I produced visualizations comparing the sentiments being expressed in each sample period. Compared to our 2020 tweets, the 2021 tweets express less trust, less surprise, less joy, less disgust, less anticipation, and less anger, but more sadness, more fear, and more positivity,
★ Insights
Looking at the specific words underlying the 2020 and 2021 sentiments, we can see that the word “pandemic” has been most used but with a different frequency in each sample period.

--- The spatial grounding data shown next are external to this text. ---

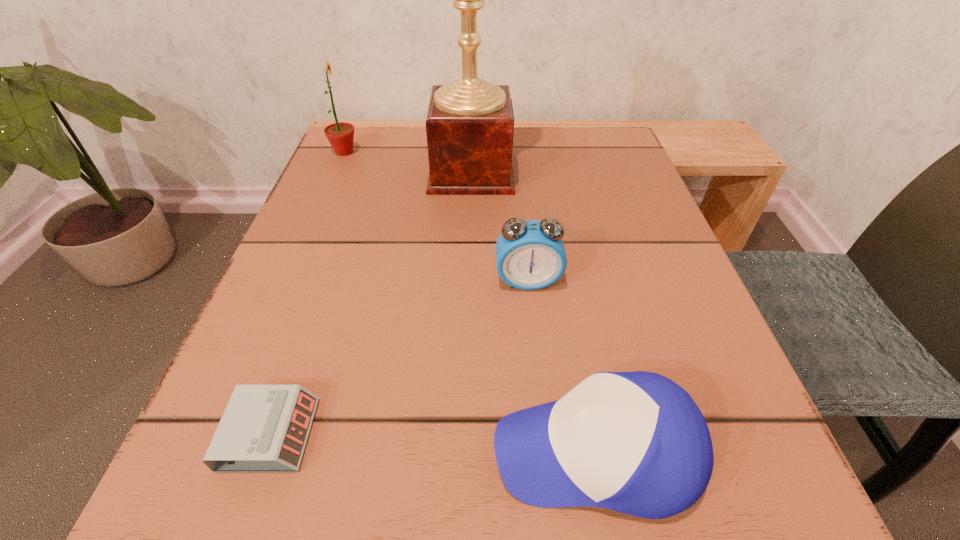 The image size is (960, 540). What are the coordinates of `object that is positioned at the right edge` in the screenshot? It's located at (635, 442).

Locate an element on the screen. Image resolution: width=960 pixels, height=540 pixels. object located in the far left corner section of the desktop is located at coordinates (340, 135).

Locate an element on the screen. This screenshot has width=960, height=540. object located in the near left corner section of the desktop is located at coordinates (264, 429).

Where is `object present at the near right corner`? Image resolution: width=960 pixels, height=540 pixels. object present at the near right corner is located at coordinates (635, 442).

Locate an element on the screen. vacant space at the far edge of the desktop is located at coordinates (541, 166).

This screenshot has height=540, width=960. I want to click on free space at the left edge of the desktop, so click(x=366, y=288).

The image size is (960, 540). Identify the location of free region at the right edge of the desktop. (571, 218).

This screenshot has height=540, width=960. In order to click on vacant space at the far left corner of the desktop in this screenshot , I will do `click(341, 158)`.

In the image, there is a desktop. Where is `vacant space at the far right corner`? This screenshot has width=960, height=540. vacant space at the far right corner is located at coordinates (590, 157).

This screenshot has height=540, width=960. Identify the location of unoccupied area between the third shortest object and the sunflower. (436, 217).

In 2021, other negatively valenced words such as “bad” and "sh*t" words became more common, as did positively valenced words such as “hope” and “love”. This is interesting because it demonstrates that after a year, people seem to be more expressive, likely from the fallout and exhaustion of the previous year.
How positive vs negative are the tweets from each year?
Next, we join the AFINN sentiment lexicon, a list of English terms manually rated for valence with an integer between -5 (negative) and +5 (positive) by Finn Årup Nielsen between 2009 and 2011. We use this lexicon to compute mean positivity scores for all words tweeted in each sample year.
★ Insights
The tweets from 2021 are slightly more positive, but the difference appears negligible.
In 2020, the word “support” (positively valenced) was the most frequently appearing word from the lexicon, whereas in 2021, the word “stop” (negatively valenced) appeared the most frequently. Note that “support” and “stop” are opposites. Perhaps initially, there were certain efforts people wanted to promote to mitigate effects of the pandemic. It could be that people grew exhausted of the pandemic and became more attitudinally opposed to certain phenomena than supportive of others.
Conclusion
By examining tweets from these two dates, we were able to uncover a trove of insights about how COVID-19 communications have changed—both in sentiments and in content. We see that focus on China has abated slightly. Similarly, the topics that people are discussing have changed. Conversations about lockdown are less prevalent, and political discussions have changed as well. The kinds of tweets going viral (getting heavily retweeted) differ substantially between the two years. In fact, the average number of retweets has itself shifted dramatically, with much fewer retweets overall in 2021. While the presence of particular words can’t by itself predict how viral a tweet is, there are clear patterns about which words attracted attention during each period.
These findings may give clues about how policymakers and influencers can craft their messages to reach more eyes during similar healthcare crises. Because determinants of virality are ever-changing, influencers should keep their finger on the pulse using methods similar to the ones we use here.